AI-enabled cameras can track and monitor the store racks and shelves to ensure products are always in stock. Source: Shutterstock

AI-enabled cameras can track and monitor the store racks and shelves to ensure products are always in stock. Source: Shutterstock

How smart cameras can save retailers big money

WITH the rise of e-commerce, the retail industry is undergoing a major technological shift to maintain relevance in the market.

Not only do retailers have to rethink the relevance of existing products but also the delivery to shoppers. As a result, worldwide retail IT spending will increase by 3.6 percent to US$203.6 billion this year according to a new report.

In this digital era, retailers are investing more in technologies to race against productivity hours and to save on spending.

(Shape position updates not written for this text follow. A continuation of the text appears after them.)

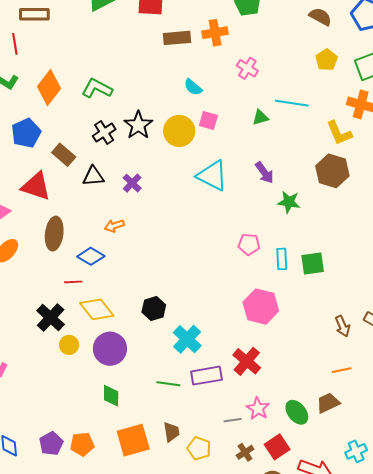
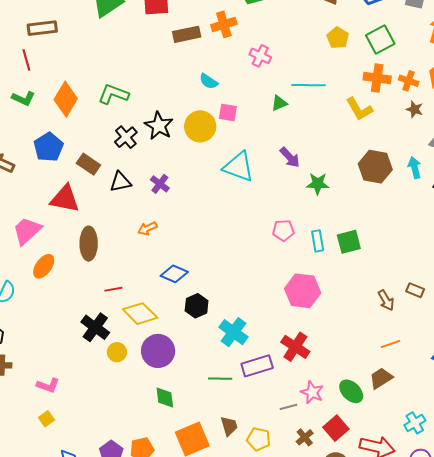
brown hexagon: (332, 171) -> (375, 167), moved
blue diamond: (91, 256) -> (174, 274), moved

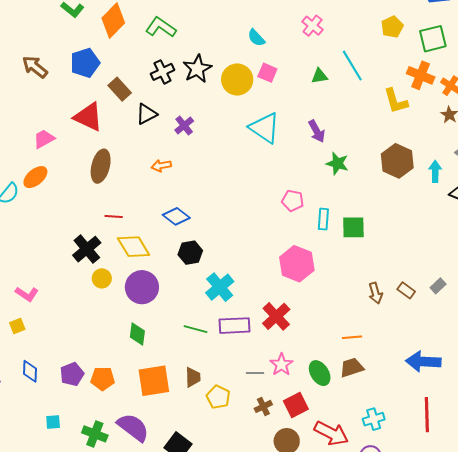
cyan line: (308, 85) -> (352, 66), turned 44
black triangle: (120, 182) -> (146, 114), turned -30
pink trapezoid: (27, 231) -> (44, 139), size x0.7
orange ellipse: (44, 266) -> (35, 177), moved
orange line: (391, 344) -> (352, 337), moved

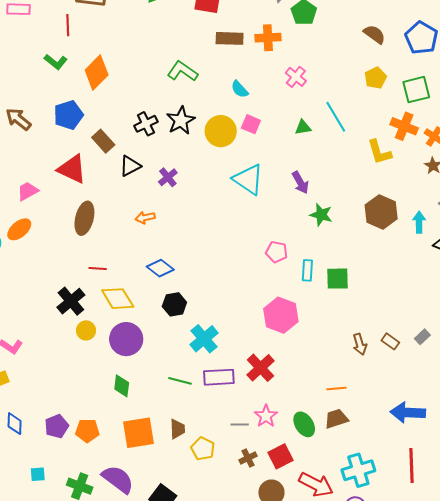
green L-shape: (161, 27) -> (183, 71), moved
cyan cross: (374, 419) -> (358, 470), size x1.5

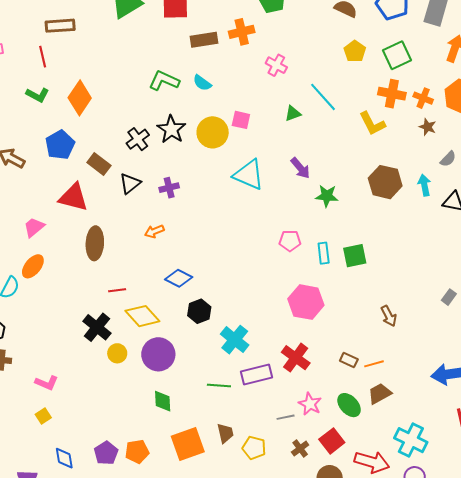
cyan semicircle: (240, 89) -> (202, 83), moved
purple cross: (168, 177) -> (169, 188), turned 36
brown rectangle: (390, 341) -> (349, 360), moved
cyan cross: (358, 470) -> (411, 440), turned -36

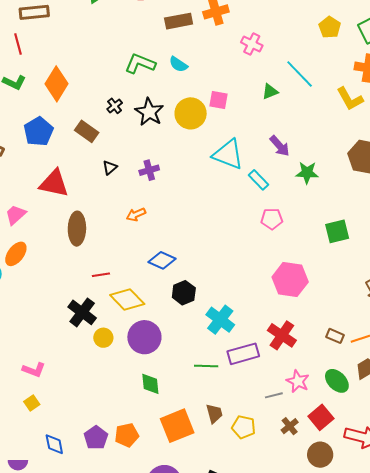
black cross: (138, 139) -> (115, 106), moved, size x0.7
brown rectangle: (99, 164) -> (87, 131), moved
black triangle: (130, 183) -> (110, 168), size x0.7
cyan rectangle: (324, 253) -> (258, 180), moved, turned -35

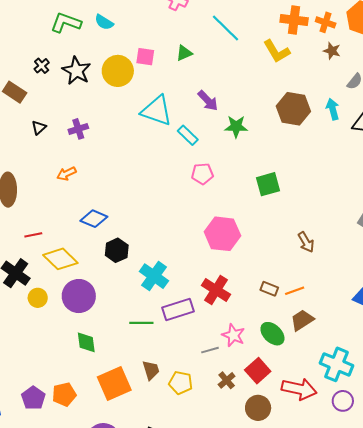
green triangle: (270, 92) -> (184, 53), moved

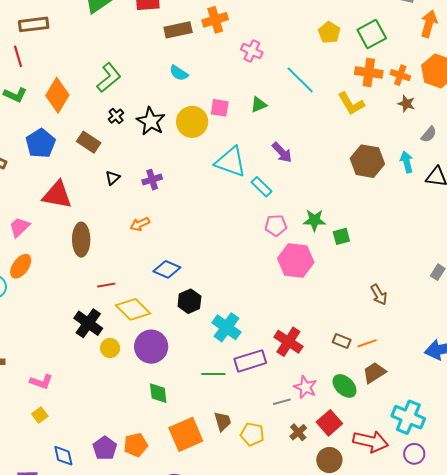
green L-shape: (66, 23) -> (109, 78), moved, turned 120
green star: (236, 127) -> (314, 220), moved
green square: (268, 184) -> (341, 236), size x0.7
pink hexagon: (222, 234) -> (296, 260), moved

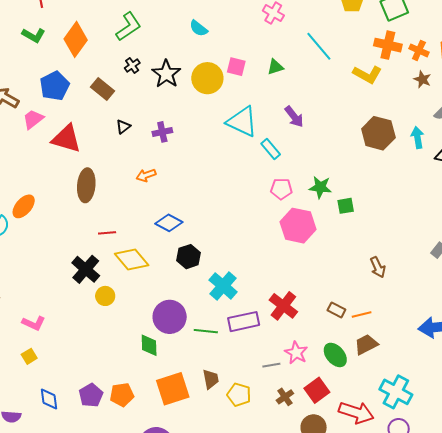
yellow L-shape: (351, 104) -> (367, 74), turned -36
pink trapezoid: (19, 227) -> (33, 119), moved
purple circle: (151, 347) -> (170, 317), moved

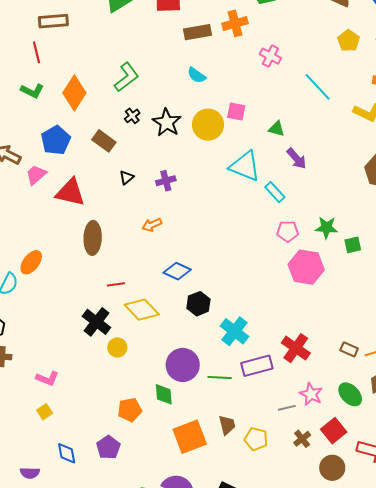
green triangle: (275, 67) -> (276, 129), moved, turned 36
orange pentagon: (122, 395) -> (130, 410), moved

In the long run, the digital climb will be more costly to companies as well as a greater threat to business survival.

Hence retailers are getting started with their journey to incorporating bleeding edge technologies into their operations.

How smart cameras flex their intelligence in retail

Artificial intelligence (AI) and machine learning (ML) can help retail keep things running automatically.

For instance, AI-enabled cameras can track and monitor the store racks and shelves to ensure products are always in stock.

This will ensure sales is always at its optimum when coupled together with a sound enterprise resource planning (ERP) system.

Besides that, smart sensors can also detect the freshness of goods in grocery shops and restaurants so that staffs will know when to replace them.

Having this for fresh goods will help the establishment minimize food wastage.

In the long run, ML can accurately forecast the supply management of each product to ensure resources are fully utilized, allowing smart cameras to become the ultimate conduit to retail automation.

What retail smart cameras need to focus on

Despite the obvious benefits, the use of technology in the retail space is facing mixed reviews.

Skeptics worry about privacy issues, with news relating to data breaches making headlines across the world.

Retailers, therefore, need to emphasize that AI cameras will only be capturing non-personal data — data of products and purchases — instead of shoppers’ identities.

As retail smart cameras focus on the data only, store managers will be able to understand purchases better without biases, allowing them to make more cost-efficient decisions with the support of technology.

The boom in digital platforms did send many retailers to the graveyard but it seems as though technology, such as smart cameras and AI, can also provide the tools to keep the lights on in the face of thriving e-commerce.